SEPULCHRE - Kate Mosse
SEPULCHRE certainly appears to be a formidable prospect when you consider the weight of historical content, and of course simply the weight of the edition as it is another house brick sized novel (as was the hugely successful LABYRINTH). Both novels have utilized the same tact of luring in an audience expecting some riveting tease of a mystery lost in time and then found again by the present day heroine. SEPULCHRE is pretty vanilla flavoured in that regard, and what could have been a wonderful sub plot with Debussy is sadly never explored. There seems to be other pieces of writing debris left by the wayside in this novel and it is a shame, for with their inclusion, a lot more readers would have been compelled to drive on through the extra unnecessary few hundred pages. Now, that is a lot. Mosse loves her adopted home of southern France and her passion for its people through the ages drives a narrative onward that could have otherwise become quite dry and barren in different hands.

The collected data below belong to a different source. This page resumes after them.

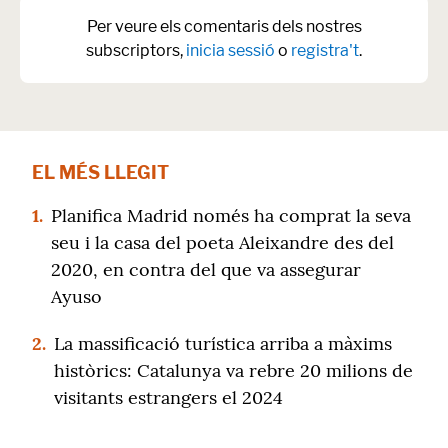
Per veure els comentaris dels nostres
subscriptors,
inicia sessió
o
registra't
.
EL MÉS LLEGIT
1.
Planifica Madrid només ha comprat la seva
seu i la casa del poeta Aleixandre des del
2020, en contra del que va assegurar
Ayuso
2.
La massificació turística arriba a màxims
històrics: Catalunya va rebre 20 milions de
visitants estrangers el 2024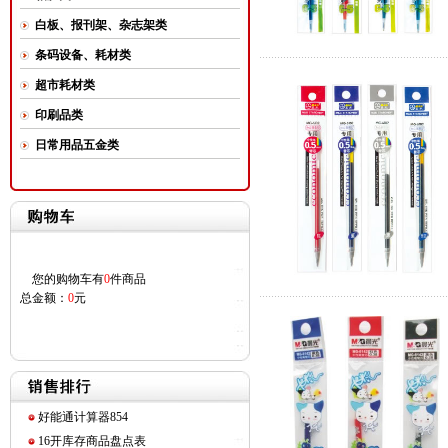
白板、报刊架、杂志架类
条码设备、耗材类
超市耗材类
印刷品类
日常用品五金类
您的购物车有
0
件商品
总金额：
0
元
好能通计算器854
16开库存商品盘点表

Do not let the size of the book turn you off - much gets said about authors waffling on and losing their audience as SEPULCHRE, despite stretching the concentration of the entertainment seeking reader a tad thin, is such a charming read, geared obviously to appeal to the feminine of the reading species, that the time just skips by. Think of those three hour movies that really only seem like 90 minutes long - SEPULCHRE is like that. Mosse does a sterling job in informing without lecturing and all possible details of the freshness of a new day to the dust of the road are imparted with such enthusiasm that you can't help but be enchanted.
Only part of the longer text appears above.